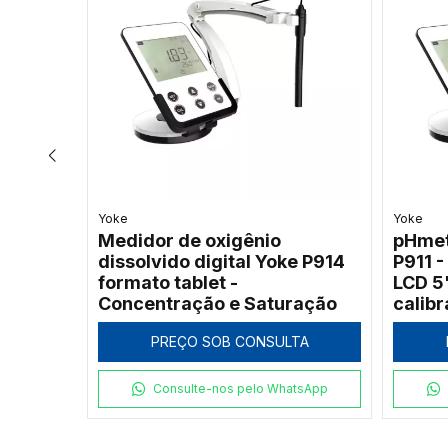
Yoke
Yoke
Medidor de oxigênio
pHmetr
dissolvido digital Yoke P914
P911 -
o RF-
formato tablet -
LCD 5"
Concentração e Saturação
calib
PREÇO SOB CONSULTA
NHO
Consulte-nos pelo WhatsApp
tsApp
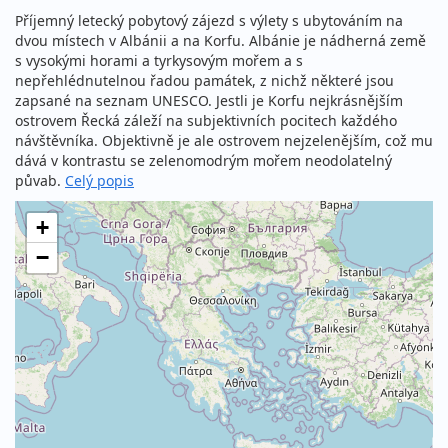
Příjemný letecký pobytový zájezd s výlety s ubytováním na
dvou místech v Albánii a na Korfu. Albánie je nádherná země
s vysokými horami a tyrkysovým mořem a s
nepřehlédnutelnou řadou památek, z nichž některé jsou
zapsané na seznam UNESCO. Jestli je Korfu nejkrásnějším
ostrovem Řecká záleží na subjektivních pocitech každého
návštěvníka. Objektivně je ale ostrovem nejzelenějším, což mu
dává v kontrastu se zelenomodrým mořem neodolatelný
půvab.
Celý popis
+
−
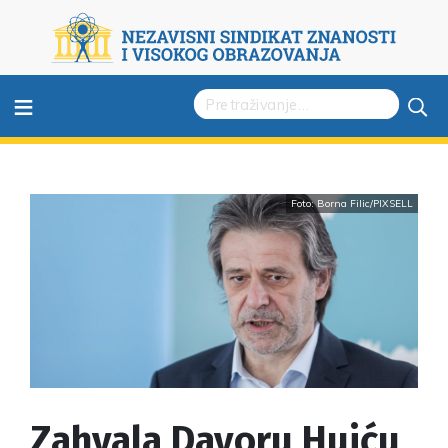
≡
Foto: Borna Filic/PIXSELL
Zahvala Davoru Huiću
──────
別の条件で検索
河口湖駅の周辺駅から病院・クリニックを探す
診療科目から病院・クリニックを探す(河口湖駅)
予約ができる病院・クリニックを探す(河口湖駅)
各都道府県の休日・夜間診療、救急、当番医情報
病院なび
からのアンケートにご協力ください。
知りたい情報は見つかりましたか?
──────
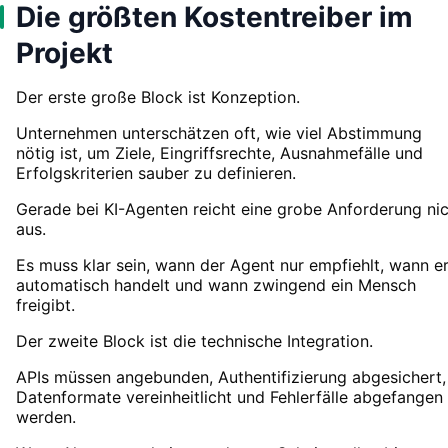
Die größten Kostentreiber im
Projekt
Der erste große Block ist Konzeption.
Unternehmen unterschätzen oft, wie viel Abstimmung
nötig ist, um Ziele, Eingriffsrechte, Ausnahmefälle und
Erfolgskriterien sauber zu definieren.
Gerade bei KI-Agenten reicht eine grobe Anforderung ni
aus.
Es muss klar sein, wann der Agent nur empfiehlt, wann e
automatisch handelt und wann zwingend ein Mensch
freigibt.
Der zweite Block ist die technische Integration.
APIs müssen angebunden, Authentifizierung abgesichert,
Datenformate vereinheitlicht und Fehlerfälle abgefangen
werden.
──────
_EXERCISE OBJECTIVE_
Scan the records above for the word "wann" and return every line where it occurs.

_RESULT FOR THIS TASK_
Es muss klar sein, wann der Agent nur empfiehlt, wann e
automatisch handelt und wann zwingend ein Mensch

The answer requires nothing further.